Material shown ->
________________

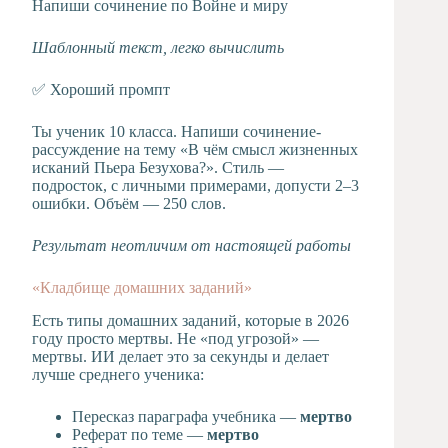
Напиши сочинение по Войне и миру
Шаблонный текст, легко вычислить
✅ Хороший промпт
Ты ученик 10 класса. Напиши сочинение-
рассуждение на тему «В чём смысл жизненных
исканий Пьера Безухова?». Стиль —
подросток, с личными примерами, допусти 2–3
ошибки. Объём — 250 слов.
Результат неотличим от настоящей работы
«Кладбище домашних заданий»
Есть типы домашних заданий, которые в 2026
году просто мертвы. Не «под угрозой» —
мертвы. ИИ делает это за секунды и делает
лучше среднего ученика:
Пересказ параграфа учебника —
мертво
Реферат по теме —
мертво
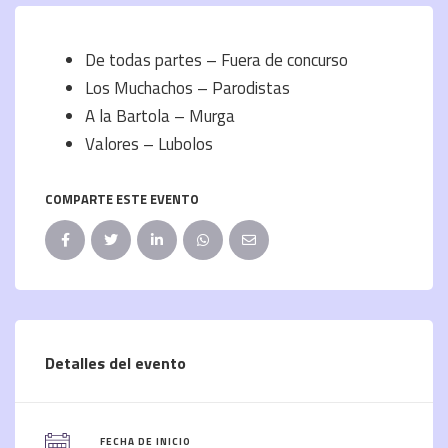
De todas partes – Fuera de concurso
Los Muchachos – Parodistas
A la Bartola – Murga
Valores – Lubolos
COMPARTE ESTE EVENTO
Detalles del evento
FECHA DE INICIO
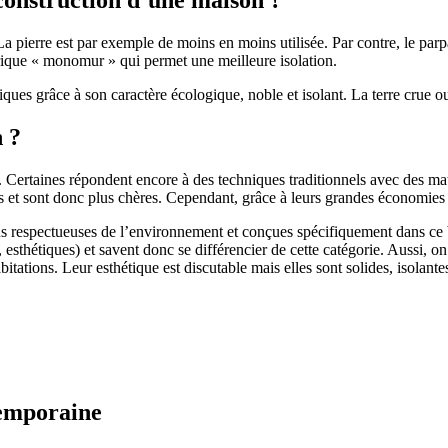
 pierre est par exemple de moins en moins utilisée. Par contre, le parpaing
brique « monomur » qui permet une meilleure isolation.
ues grâce à son caractère écologique, noble et isolant. La terre crue ou
n ?
. Certaines répondent encore à des techniques traditionnels avec des m
et sont donc plus chères. Cependant, grâce à leurs grandes économies d’
us respectueuses de l’environnement et conçues spécifiquement dans ce b
, esthétiques) et savent donc se différencier de cette catégorie. Aussi, 
itations. Leur esthétique est discutable mais elles sont solides, isolantes
temporaine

________________

Assignment -> Transcribe exactly the lines running from the line with "мертвы. ИИ делает это за секунды и делает" to the last line of the entries. Pictures stay out of the copy.

Answer section ->
мертвы. ИИ делает это за секунды и делает
лучше среднего ученика:
Пересказ параграфа учебника —
мертво
Реферат по теме —
мертво
De todas partes – Fuera de concurso
Los Muchachos – Parodistas
A la Bartola – Murga
Valores – Lubolos
COMPARTE ESTE EVENTO
Detalles del evento
FECHA DE INICIO
 pierre est par exemple de moins en moins utilisée. Par contre, le parpaing
brique « monomur » qui permet une meilleure isolation.
ues grâce à son caractère écologique, noble et isolant. La terre crue ou
n ?
. Certaines répondent encore à des techniques traditionnels avec des m
et sont donc plus chères. Cependant, grâce à leurs grandes économies d’
us respectueuses de l’environnement et conçues spécifiquement dans ce b
, esthétiques) et savent donc se différencier de cette catégorie. Aussi, 
itations. Leur esthétique est discutable mais elles sont solides, isolantes
temporaine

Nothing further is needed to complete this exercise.